Hacker News new | ask | show | jobs
by Paul-Craft 1101 days ago
This seems like just another way of saying that when you train an LLM on a text, its weights incorporate the tokens in that text, which is nothing really profound.

I think the real magic here comes from the fact that LLMs are a specialized sort of neural network, and that neural networks are universal approximators [0]. In other words, LLMs are general learners because they are neural networks.

This is also not particularly profound, except that there are mathematical proofs of the universal approximation theorem that give us insight into why it must be so.

---

[0]: https://en.wikipedia.org/wiki/Universal_approximation_theore...

2 comments

The ingredients you need for training a useful machine learning model are expressivity, learnability, and generalization. Many methods are universal approximators but that only takes care of the first ingredient. Arguably the reason neural networks are so successful is that they can offer a good balance between the three.

Before transformers we built different neural network architectures for each domain. These architectures offered better inductive biases for their respective domains and thus traded off some of the expressivity for better learnability and generalization.

Nowadays the best architectures seem to be merging towards transformers. They appear to offer more generally useful inductive biases and thus a better trade-off between the three ingredients than the earlier architectures.

A lot of universal approximators are piss poor at general learning.

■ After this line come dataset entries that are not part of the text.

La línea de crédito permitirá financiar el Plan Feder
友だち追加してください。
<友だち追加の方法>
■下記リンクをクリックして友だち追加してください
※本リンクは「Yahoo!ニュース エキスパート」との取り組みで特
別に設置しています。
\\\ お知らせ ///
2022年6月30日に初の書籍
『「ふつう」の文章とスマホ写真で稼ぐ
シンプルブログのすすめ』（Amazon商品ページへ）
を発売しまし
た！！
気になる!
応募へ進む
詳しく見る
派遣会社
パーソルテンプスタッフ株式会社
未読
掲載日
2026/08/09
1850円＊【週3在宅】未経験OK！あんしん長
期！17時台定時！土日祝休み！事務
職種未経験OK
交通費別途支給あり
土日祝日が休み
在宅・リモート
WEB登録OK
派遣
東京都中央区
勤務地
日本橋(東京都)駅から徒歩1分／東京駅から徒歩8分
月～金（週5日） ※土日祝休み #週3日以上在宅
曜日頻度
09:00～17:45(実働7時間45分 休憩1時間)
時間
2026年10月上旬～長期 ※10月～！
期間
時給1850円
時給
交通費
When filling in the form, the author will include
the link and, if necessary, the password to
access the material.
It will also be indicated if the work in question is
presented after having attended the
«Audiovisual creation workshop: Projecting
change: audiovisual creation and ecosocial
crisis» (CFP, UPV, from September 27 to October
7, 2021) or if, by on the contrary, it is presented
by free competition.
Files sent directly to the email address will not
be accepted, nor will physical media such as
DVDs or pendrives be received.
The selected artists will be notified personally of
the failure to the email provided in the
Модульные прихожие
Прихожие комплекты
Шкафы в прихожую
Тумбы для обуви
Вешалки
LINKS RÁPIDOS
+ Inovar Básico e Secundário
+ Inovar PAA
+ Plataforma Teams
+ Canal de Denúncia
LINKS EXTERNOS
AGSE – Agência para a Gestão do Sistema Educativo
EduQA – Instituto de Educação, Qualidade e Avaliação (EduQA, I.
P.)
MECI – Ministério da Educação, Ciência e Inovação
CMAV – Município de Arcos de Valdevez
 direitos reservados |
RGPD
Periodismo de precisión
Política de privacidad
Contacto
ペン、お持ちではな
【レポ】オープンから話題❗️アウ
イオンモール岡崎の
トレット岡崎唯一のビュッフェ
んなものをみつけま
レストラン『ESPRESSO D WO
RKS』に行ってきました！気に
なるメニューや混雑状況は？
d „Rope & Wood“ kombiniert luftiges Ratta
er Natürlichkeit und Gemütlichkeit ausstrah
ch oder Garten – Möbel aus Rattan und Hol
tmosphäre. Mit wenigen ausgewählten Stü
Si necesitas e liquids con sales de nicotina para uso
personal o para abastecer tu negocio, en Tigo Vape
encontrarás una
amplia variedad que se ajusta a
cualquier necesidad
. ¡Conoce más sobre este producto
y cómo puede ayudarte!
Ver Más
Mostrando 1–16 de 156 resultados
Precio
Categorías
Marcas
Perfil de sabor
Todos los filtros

It's taken a lot of hard work and clever people to get LLM's to where they are. It's not as simple as neural network and done.
Current LLM’s are also piss poor general learners, they are however really good at learning specific things which people value highly.
Some 15 years ago, textbooks taught that multi level perceptrons (fully connected feed forward network) with one hidden layer were sufficient because they were universal approximators. That thought kinda held back the field for a long time. Going against that dogma was so revolutionary that new paradigm was given its own name: deep learning.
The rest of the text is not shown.